Comme son nom l'indique, MADAM se veut un "manuel d'autodéfense à méditer". Un titre qui s'est imposé à la metteuse en scène Hélène Soulié alors qu'elle travaillait sur la question des stratégies concrètes pour sortir des assignations imposées aux femmes : "Comment faire avec toutes ces données autour de la pensée féministe ? Avec ce spectacle, j'ai voulu explorer une pensée hors-norme, qui va au-delà de ce qui a été appris. C'est un manuel d'autodéfense intellectuel", explique-t-elle.
Pour la metteuse en scène, savoir que l'on n'est pas seule avec ses problématiques et que l'on peut créer des alliances avec d'autres personnes, c'est déjà une manière concrète de se défendre. De fait, MADAM met en lien les approches, de la plus concrète à la plus intellectualisée et universelle, incarnées par ces expertes "interviewées" par Hélène Soulié elle-même à la fin de chaque épisode. Plusieurs participent au spectacle depuis ses débuts.
Rachele Borghi, Eliane Viennot ou Delphine Gardey. Toutes sont des femmes importantes dans ma construction artistique et intellectuelle.
Hélène Soulié, metteuse en scène
La metteuse en scène scène et intervieweuse d'un soir explique comment ces expertes se sont imposées à elle : "Maboula Soumahoro, Rachele Borghi, Eliane Viennot ou encore la sociologue Delphine Gardey. Toutes sont des femmes importantes dans ma construction artistique et intellectuelle. J'ai lu leurs bouquins, j'ai vu leurs conférences. J'avais très peur de les contacter, craignant qu'elles refusent de jouer le jeu. Mais toutes ont accueilli ma proposition avec enthousiasme et une volonté de décloisonner les pratiques. Au-delà de leurs propos sur scène, elles m'ont apporté beaucoup d'éléments pour ma réflexion autour de MADAM et m'ont aidée à tisser le projet.

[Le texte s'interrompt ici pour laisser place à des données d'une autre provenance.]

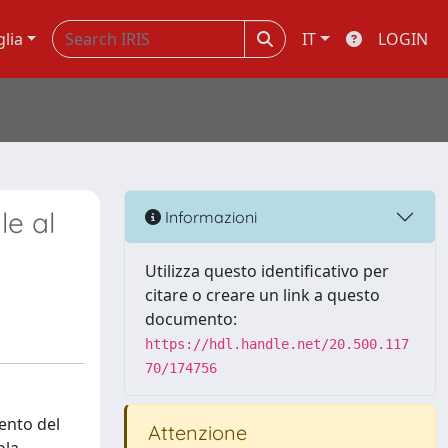
glia
IT
LOGIN
le al
Informazioni
Utilizza questo identificativo per
citare o creare un link a questo
documento:
https://hdl.handle.net/20.500.117
70/174756
ento del
Attenzione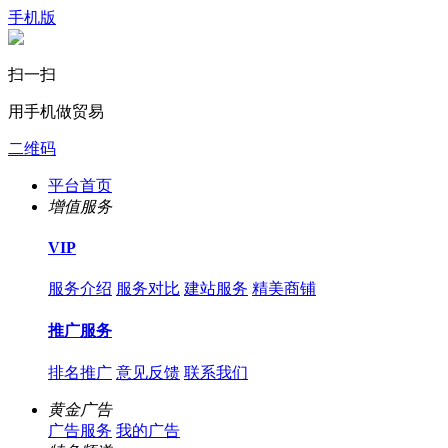
手机版
扫一扫
用手机做贸易
二维码
平台首页
增值服务
VIP
服务介绍
服务对比
建站服务
精美商铺
推广服务
排名推广
意见反馈
联系我们
黄金广告
广告服务
我的广告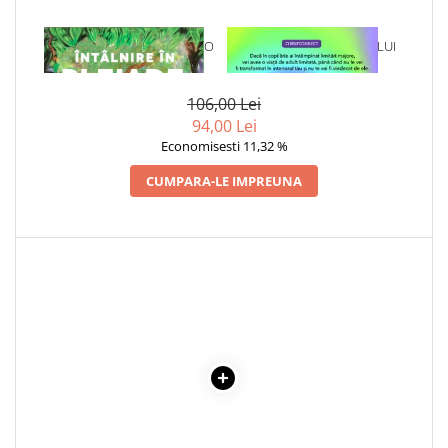
Cadouri
1 x INTALNIRE IN PLEIADE: O
1 x VINDECAREA COPILULUI
Carti in dar
PRIVIRE DIN INTERIOR
INTERIOR
Carti pentru copii
ASUPRA OZN-URILOR
106,00 Lei
Beletristica
94,00 Lei
Literatura Romana
Economisesti 11,32 %
Literatura Universala
CUMPARA-LE IMPREUNA
Poezie
SF & Fantasy
Carte Prescolara, Joc
Carti cartonate
Descopera lumea
Descopera si invata
Din ograda
Povesti pe roti
Primele notiuni
Carti de colorat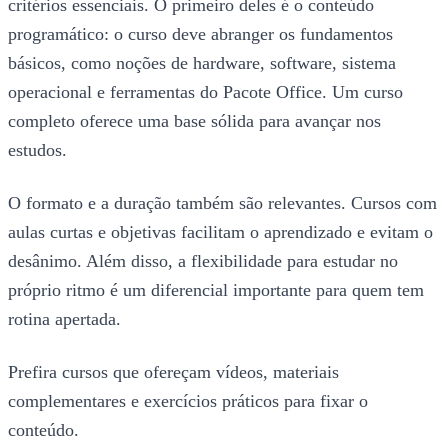
critérios essenciais. O primeiro deles é o conteúdo
programático: o curso deve abranger os fundamentos
básicos, como noções de hardware, software, sistema
operacional e ferramentas do Pacote Office. Um curso
completo oferece uma base sólida para avançar nos
estudos.
O formato e a duração também são relevantes. Cursos com
aulas curtas e objetivas facilitam o aprendizado e evitam o
desânimo. Além disso, a flexibilidade para estudar no
próprio ritmo é um diferencial importante para quem tem
rotina apertada.
Prefira cursos que ofereçam vídeos, materiais
complementares e exercícios práticos para fixar o
conteúdo.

Pour ces expertes, se produire sur scène était une situation inédite. "Nous ne travaillons pas du tout de la même manière. Il a fallu un peu de temps pour qu'elles comprennent comment participer et pour que je comprenne comment les intégrer au spectacle", explique Hélène Soulié. La géographe Rachele Borghi, interviewée en conclusion de Madam#2, s'est révélée la plus étonnante, aux yeux de la metteuse en scène : "Elle avait déjà un désir de performance en jouant sur la nudité. Je ne m'y attendais pas du tout, mais elle l'a fait avec beaucoup de naturel."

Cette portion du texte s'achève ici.